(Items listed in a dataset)

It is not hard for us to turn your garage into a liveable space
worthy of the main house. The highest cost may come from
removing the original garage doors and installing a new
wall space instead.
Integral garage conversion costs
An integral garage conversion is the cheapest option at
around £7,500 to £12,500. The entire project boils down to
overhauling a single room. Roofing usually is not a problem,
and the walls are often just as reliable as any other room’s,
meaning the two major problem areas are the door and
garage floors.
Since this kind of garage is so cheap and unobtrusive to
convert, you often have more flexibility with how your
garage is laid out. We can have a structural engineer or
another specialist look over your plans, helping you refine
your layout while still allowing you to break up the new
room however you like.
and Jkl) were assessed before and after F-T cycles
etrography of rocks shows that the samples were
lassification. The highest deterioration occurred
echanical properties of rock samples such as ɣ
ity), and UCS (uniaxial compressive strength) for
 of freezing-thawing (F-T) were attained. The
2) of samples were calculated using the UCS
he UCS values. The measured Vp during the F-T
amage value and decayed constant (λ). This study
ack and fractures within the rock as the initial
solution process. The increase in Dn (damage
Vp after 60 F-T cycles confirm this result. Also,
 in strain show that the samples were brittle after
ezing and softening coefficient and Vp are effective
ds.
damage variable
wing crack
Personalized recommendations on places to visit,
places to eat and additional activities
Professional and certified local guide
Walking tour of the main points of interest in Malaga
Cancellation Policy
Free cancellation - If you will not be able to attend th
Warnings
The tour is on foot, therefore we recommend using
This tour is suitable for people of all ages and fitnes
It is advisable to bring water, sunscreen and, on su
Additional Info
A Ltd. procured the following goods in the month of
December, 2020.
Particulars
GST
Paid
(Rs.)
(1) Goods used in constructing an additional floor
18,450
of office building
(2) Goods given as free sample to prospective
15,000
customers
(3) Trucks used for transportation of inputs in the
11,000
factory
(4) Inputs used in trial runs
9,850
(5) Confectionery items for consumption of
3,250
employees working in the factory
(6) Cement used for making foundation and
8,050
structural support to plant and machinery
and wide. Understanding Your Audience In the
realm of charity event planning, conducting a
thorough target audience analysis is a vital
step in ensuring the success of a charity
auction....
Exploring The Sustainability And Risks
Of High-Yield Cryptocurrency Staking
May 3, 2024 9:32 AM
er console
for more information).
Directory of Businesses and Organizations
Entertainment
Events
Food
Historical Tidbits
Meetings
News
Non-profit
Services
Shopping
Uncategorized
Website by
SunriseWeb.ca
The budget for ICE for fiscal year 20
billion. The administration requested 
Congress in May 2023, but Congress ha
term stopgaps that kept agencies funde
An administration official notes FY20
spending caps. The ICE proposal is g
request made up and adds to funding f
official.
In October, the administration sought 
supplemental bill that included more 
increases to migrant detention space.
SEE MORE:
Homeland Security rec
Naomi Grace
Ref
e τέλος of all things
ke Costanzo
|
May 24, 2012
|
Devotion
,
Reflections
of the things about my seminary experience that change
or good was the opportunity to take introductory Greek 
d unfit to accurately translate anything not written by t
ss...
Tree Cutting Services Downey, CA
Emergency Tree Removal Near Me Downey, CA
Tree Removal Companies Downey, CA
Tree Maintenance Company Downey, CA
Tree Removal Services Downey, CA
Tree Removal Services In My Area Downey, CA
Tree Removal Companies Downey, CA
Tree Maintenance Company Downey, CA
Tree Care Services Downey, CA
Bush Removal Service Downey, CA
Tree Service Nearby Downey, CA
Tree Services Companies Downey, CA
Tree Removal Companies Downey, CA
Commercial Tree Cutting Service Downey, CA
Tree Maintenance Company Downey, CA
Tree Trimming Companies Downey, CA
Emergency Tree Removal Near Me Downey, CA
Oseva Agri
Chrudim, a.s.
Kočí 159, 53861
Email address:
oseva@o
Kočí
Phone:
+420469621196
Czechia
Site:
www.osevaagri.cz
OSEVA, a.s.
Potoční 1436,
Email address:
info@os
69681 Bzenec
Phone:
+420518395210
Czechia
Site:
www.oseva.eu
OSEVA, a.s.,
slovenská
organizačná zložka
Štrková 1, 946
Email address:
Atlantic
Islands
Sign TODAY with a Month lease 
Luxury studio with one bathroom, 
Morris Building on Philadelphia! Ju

◆ EXERCISE GOAL ◆
For the entries above, transcribe precisely the lines from the one with "Historical Tidbits" through the end, including both.

◆ EXERCISE RESULT ◆
Historical Tidbits
Meetings
News
Non-profit
Services
Shopping
Uncategorized
Website by
SunriseWeb.ca
The budget for ICE for fiscal year 20
billion. The administration requested 
Congress in May 2023, but Congress ha
term stopgaps that kept agencies funde
An administration official notes FY20
spending caps. The ICE proposal is g
request made up and adds to funding f
official.
In October, the administration sought 
supplemental bill that included more 
increases to migrant detention space.
SEE MORE:
Homeland Security rec
Naomi Grace
Ref
e τέλος of all things
ke Costanzo
|
May 24, 2012
|
Devotion
,
Reflections
of the things about my seminary experience that change
or good was the opportunity to take introductory Greek 
d unfit to accurately translate anything not written by t
ss...
Tree Cutting Services Downey, CA
Emergency Tree Removal Near Me Downey, CA
Tree Removal Companies Downey, CA
Tree Maintenance Company Downey, CA
Tree Removal Services Downey, CA
Tree Removal Services In My Area Downey, CA
Tree Removal Companies Downey, CA
Tree Maintenance Company Downey, CA
Tree Care Services Downey, CA
Bush Removal Service Downey, CA
Tree Service Nearby Downey, CA
Tree Services Companies Downey, CA
Tree Removal Companies Downey, CA
Commercial Tree Cutting Service Downey, CA
Tree Maintenance Company Downey, CA
Tree Trimming Companies Downey, CA
Emergency Tree Removal Near Me Downey, CA
Oseva Agri
Chrudim, a.s.
Kočí 159, 53861
Email address:
oseva@o
Kočí
Phone:
+420469621196
Czechia
Site:
www.osevaagri.cz
OSEVA, a.s.
Potoční 1436,
Email address:
info@os
69681 Bzenec
Phone:
+420518395210
Czechia
Site:
www.oseva.eu
OSEVA, a.s.,
slovenská
organizačná zložka
Štrková 1, 946
Email address:
Atlantic
Islands
Sign TODAY with a Month lease 
Luxury studio with one bathroom, 
Morris Building on Philadelphia! Ju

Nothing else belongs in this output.